We have to develop all of India for two different reasons. One, if you do not start to address those areas that are getting left behind, you could have social unrest. Plus, if you can fix some of those areas, you could develop the world’s largest growth market. Both are good reasons for us to look at impact investing as an essential tool to bridge the gap.

Q. Do you think listed entities should set aside money from their CSR corpus for impact investing?
CSR by its very nature means that you are not making an investment. It’s money that you give away; in a sense, it is philanthropy from a company. CSR money cannot replicate or make up for [the lack of] impact investments. But it is important because there are many areas in which you will never be able to get a return on your investment. If you look at sanitation, for example, you can’t turn that into a business. You invest in building a toilet and leave it there.

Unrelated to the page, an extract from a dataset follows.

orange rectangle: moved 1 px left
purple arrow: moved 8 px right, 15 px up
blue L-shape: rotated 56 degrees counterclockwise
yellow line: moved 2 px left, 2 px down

We inherited one of the richest cultural legacies in the world, but have lost about 30% of our cultural heritage.



Q. What role do you see yourself playing in the impact investing space in India. Do you have an investment outlay?

I will not get into discussing numbers (laughs). Even the ₹100 crore was announced almost under duress. I wouldn’t have liked to make that figure public.

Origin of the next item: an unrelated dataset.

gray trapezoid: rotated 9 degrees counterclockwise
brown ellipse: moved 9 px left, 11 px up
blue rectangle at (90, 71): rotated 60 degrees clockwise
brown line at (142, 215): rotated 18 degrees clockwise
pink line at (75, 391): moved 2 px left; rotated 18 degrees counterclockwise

About four years ago, we set up a foundation that looks at traditional arts, craft and culture. As a nation, we are losing our inheritance. We inherited one of the richest cultural legacies of the world. But, according to reports, over the last 30 years, we have lost about 30 percent of our cultural heritage [in arts and craft]. Because it’s not remunerative, young people are getting away from it.

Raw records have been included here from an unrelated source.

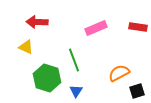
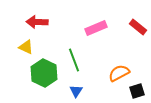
red rectangle: rotated 30 degrees clockwise
green hexagon: moved 3 px left, 5 px up; rotated 8 degrees clockwise
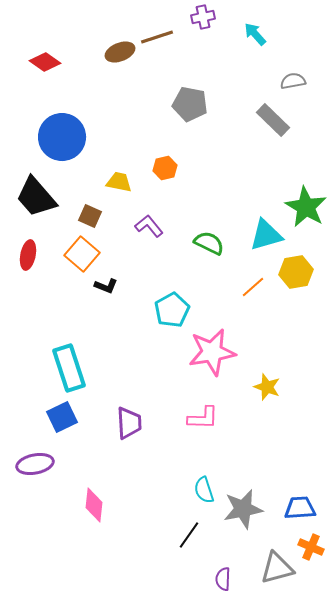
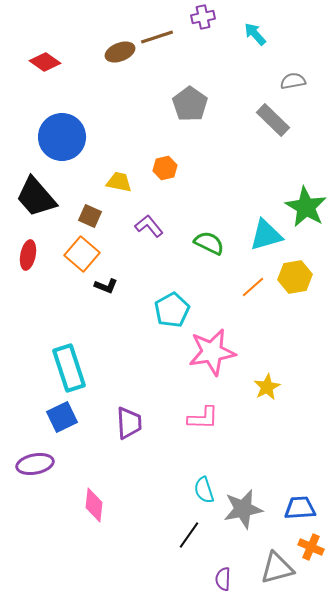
gray pentagon: rotated 24 degrees clockwise
yellow hexagon: moved 1 px left, 5 px down
yellow star: rotated 24 degrees clockwise
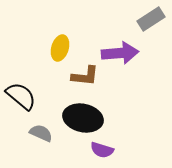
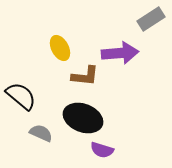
yellow ellipse: rotated 45 degrees counterclockwise
black ellipse: rotated 9 degrees clockwise
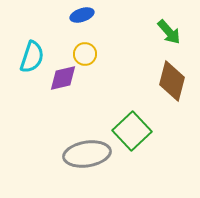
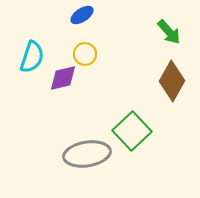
blue ellipse: rotated 15 degrees counterclockwise
brown diamond: rotated 15 degrees clockwise
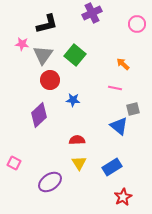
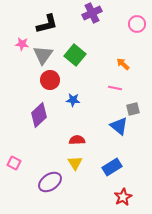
yellow triangle: moved 4 px left
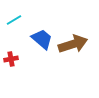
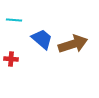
cyan line: rotated 35 degrees clockwise
red cross: rotated 16 degrees clockwise
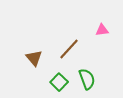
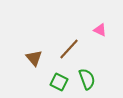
pink triangle: moved 2 px left; rotated 32 degrees clockwise
green square: rotated 18 degrees counterclockwise
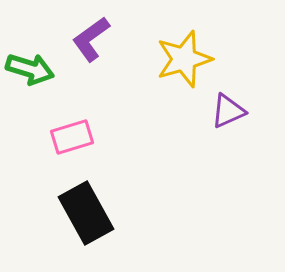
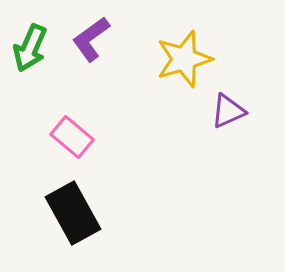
green arrow: moved 21 px up; rotated 96 degrees clockwise
pink rectangle: rotated 57 degrees clockwise
black rectangle: moved 13 px left
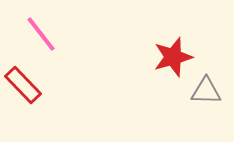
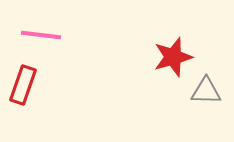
pink line: moved 1 px down; rotated 45 degrees counterclockwise
red rectangle: rotated 63 degrees clockwise
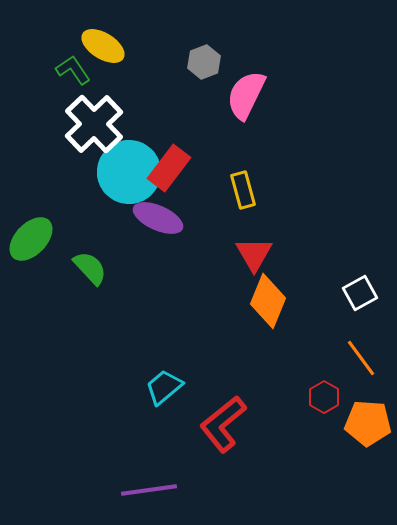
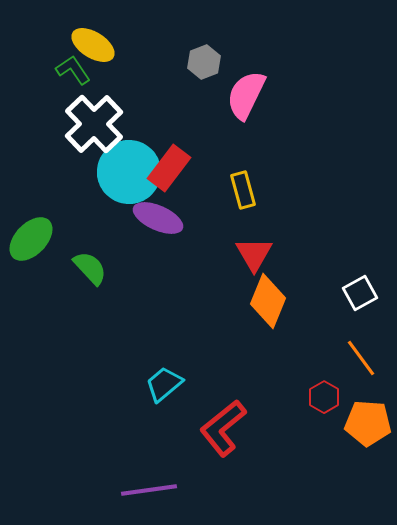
yellow ellipse: moved 10 px left, 1 px up
cyan trapezoid: moved 3 px up
red L-shape: moved 4 px down
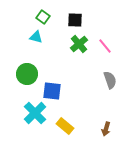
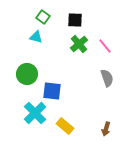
gray semicircle: moved 3 px left, 2 px up
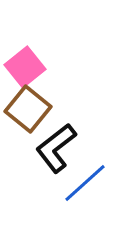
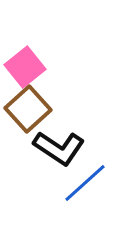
brown square: rotated 9 degrees clockwise
black L-shape: moved 3 px right; rotated 108 degrees counterclockwise
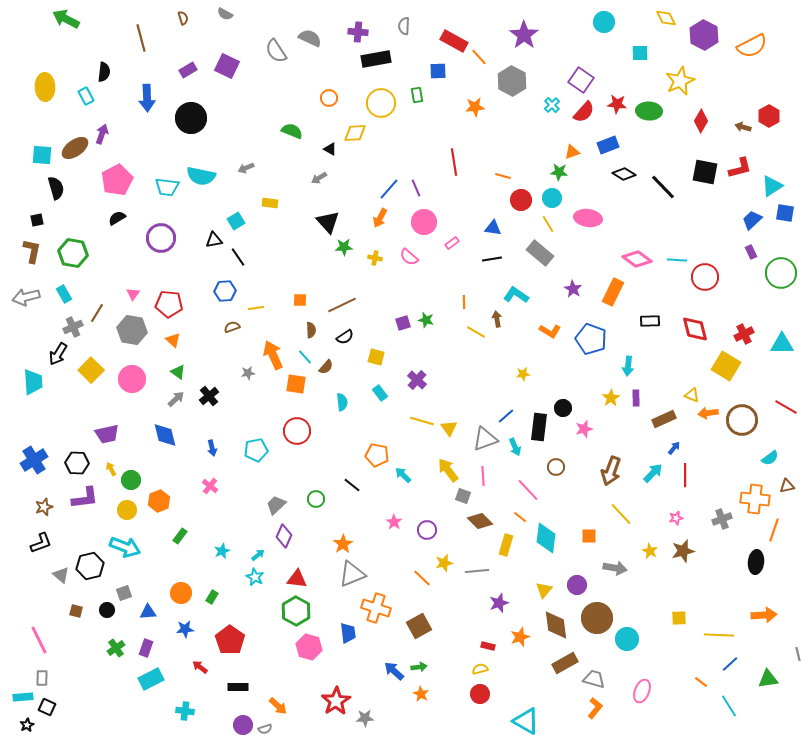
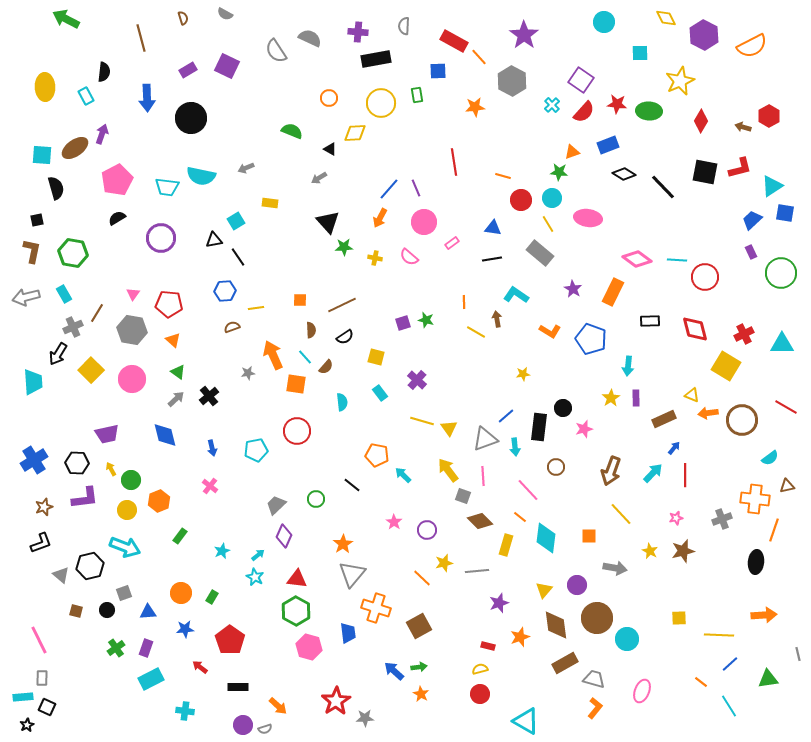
cyan arrow at (515, 447): rotated 18 degrees clockwise
gray triangle at (352, 574): rotated 28 degrees counterclockwise
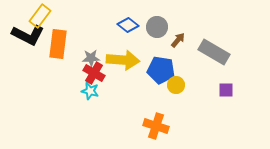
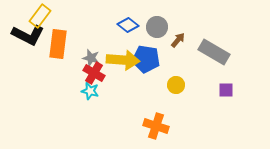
gray star: rotated 18 degrees clockwise
blue pentagon: moved 15 px left, 11 px up
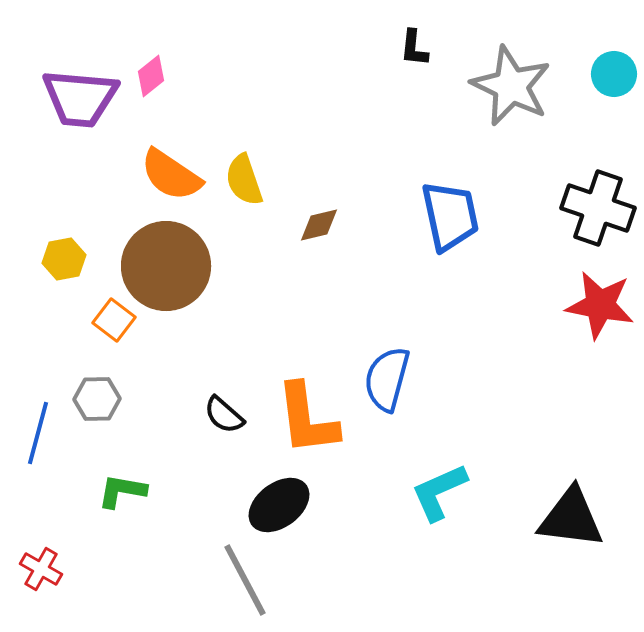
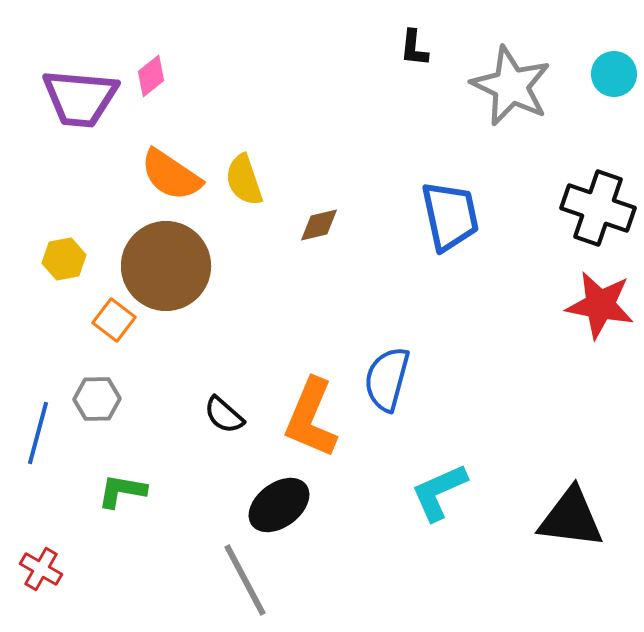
orange L-shape: moved 4 px right, 1 px up; rotated 30 degrees clockwise
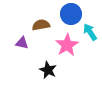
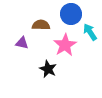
brown semicircle: rotated 12 degrees clockwise
pink star: moved 2 px left
black star: moved 1 px up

More recently, we organised a festival called the Serendipity Arts Festival in Goa [in December] where we combined all sorts of traditional Indian art forms, like theatre, music, food, street art, etc. We did it last year [2016] too and got a footfall of about 100,000.

Now I’m trying to see if we can revive some of these declining arts and craft forms and help bring some patronage for them. If we can attempt to help the artisans with design and process inputs, and help connect them with markets both in India and overseas. Also, see if there is a possibility to build sustainable livelihoods for them and their families. If we can do that, we have the potential to create the largest job opportunity this nation has ever seen.  

Q. Companies like Fabindia and Jaipur Rugs have built scalable and profitable social business models that touch the lives of rural artisans. How different would your approach be?
These are brilliant companies. And there are many more like them that are working on a smaller scale. It’s just that for a large nation like India, where millions are involved in the arts and craft industry, there is space for, say, even 50 more companies.

If you go back in history, the patrons of art used to be royalty. At some point, the government became the patron and it has done what it could do. But it’s not enough. Today, we are using ecommerce to reach out to customers around the world. Why should our traditional arts and craft sector not have access to this? If it can be branded and positioned appropriately, it will truly build India’s soft power.